Blog post from PromptLayer

Post Details
Company
Date Published
Author
Jonathan Pedoeem
Word Count
2,932
Language
English
Hacker News Points
-
Summary

This comprehensive guide outlines how to effectively run agentic workflows using WebSockets, highlighting the benefits of a persistent connection for sending ordered workflow events back to clients as agents operate. It emphasizes treating WebSockets as event transports rather than unstructured log pipes, detailing a practical pattern for implementation that includes maintaining a single authenticated connection per workflow run, ordering events with sequence numbers, supporting reconnections, handling backpressure, and providing debug traces for failed steps. The article discusses when to opt for WebSockets over HTTP, particularly in scenarios requiring multiple client updates during long-running workflows, and it advises against using WebSockets for simple request-response tasks. It emphasizes the importance of a structured event contract, recommending the use of structured events with fields like workflow_id, run_id, and event types for better order, traceability, and rendering.
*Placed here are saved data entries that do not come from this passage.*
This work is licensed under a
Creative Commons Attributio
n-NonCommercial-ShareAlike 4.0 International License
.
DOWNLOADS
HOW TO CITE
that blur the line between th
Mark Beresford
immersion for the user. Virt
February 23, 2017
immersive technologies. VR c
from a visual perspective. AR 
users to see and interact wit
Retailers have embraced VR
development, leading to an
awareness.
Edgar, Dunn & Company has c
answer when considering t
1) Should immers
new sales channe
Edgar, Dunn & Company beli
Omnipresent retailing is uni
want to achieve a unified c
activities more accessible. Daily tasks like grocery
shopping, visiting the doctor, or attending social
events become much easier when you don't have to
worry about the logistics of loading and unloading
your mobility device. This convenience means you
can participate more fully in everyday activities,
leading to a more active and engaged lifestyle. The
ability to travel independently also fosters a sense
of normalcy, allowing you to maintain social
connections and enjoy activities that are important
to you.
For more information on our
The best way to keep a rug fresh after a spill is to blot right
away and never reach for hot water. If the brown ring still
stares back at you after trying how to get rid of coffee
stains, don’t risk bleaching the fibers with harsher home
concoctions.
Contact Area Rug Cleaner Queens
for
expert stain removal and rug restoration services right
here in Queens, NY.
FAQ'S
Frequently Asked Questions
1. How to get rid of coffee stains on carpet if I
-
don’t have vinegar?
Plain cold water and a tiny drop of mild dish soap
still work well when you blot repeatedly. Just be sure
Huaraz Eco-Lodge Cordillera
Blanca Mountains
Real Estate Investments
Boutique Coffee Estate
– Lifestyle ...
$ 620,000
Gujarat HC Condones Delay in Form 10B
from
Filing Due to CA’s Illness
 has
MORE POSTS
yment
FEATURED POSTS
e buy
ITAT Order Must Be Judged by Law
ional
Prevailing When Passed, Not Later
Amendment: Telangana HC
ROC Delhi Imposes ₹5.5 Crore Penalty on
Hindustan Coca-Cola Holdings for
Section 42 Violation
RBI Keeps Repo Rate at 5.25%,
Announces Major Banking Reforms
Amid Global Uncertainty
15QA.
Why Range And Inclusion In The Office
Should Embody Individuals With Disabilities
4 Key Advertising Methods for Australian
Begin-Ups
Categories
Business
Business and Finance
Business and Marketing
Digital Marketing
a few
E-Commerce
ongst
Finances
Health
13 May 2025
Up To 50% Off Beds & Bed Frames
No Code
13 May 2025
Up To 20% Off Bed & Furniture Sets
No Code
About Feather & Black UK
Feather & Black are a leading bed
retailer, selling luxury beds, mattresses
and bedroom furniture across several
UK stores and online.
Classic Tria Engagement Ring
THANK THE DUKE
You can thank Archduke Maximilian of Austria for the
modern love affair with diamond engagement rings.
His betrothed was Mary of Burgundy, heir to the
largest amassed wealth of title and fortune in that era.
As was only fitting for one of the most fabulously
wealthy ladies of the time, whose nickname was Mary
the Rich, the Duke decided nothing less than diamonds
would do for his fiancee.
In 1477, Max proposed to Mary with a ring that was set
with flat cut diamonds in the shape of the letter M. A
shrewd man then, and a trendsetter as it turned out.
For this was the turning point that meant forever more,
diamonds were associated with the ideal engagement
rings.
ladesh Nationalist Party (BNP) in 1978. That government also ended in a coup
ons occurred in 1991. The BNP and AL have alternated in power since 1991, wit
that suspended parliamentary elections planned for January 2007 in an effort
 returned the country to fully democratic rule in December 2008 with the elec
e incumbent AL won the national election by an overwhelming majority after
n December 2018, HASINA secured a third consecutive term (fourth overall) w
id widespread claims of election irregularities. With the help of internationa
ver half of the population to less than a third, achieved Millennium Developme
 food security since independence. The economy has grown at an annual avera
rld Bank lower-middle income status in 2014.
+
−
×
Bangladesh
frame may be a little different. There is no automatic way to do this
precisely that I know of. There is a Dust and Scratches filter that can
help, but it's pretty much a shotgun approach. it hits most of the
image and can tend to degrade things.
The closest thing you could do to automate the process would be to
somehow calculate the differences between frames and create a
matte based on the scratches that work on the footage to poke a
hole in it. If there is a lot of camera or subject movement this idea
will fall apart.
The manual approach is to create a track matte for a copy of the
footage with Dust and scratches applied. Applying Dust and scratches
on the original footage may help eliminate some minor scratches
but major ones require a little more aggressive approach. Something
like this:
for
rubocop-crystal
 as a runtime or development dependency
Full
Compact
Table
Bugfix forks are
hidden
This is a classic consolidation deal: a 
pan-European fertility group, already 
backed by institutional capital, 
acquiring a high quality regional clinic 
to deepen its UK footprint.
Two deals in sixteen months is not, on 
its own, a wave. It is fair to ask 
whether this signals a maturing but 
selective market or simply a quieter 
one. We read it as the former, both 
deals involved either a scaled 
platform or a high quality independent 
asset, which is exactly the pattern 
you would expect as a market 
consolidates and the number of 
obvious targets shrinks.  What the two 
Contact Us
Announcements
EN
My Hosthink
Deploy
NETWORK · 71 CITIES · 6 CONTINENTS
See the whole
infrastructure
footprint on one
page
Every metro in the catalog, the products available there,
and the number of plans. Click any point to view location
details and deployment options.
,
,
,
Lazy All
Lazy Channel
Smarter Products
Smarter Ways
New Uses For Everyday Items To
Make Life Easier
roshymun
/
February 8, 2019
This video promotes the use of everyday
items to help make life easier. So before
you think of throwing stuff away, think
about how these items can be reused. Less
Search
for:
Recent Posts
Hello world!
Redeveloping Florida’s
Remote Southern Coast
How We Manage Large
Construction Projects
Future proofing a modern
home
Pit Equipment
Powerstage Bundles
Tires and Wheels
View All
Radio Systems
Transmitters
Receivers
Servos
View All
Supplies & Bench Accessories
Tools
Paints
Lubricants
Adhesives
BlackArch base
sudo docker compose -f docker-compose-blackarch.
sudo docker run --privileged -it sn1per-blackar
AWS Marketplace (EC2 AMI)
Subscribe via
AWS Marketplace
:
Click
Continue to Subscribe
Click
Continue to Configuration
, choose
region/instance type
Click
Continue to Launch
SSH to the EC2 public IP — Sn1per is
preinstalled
Additionally, it provides architectural recommendations, including using Redis Streams or Postgres for storing events, and it highlights the necessity of secure connections, authentication, and authorization. The guide also covers handling disconnections, implementing heartbeats, and managing backpressure to prevent clients from falling behind. It concludes by underscoring the importance of a production checklist for ensuring robust and reliable WebSocket-driven agent workflows, offering insights into how PromptLayer can help manage and improve LLM workflows in such environments.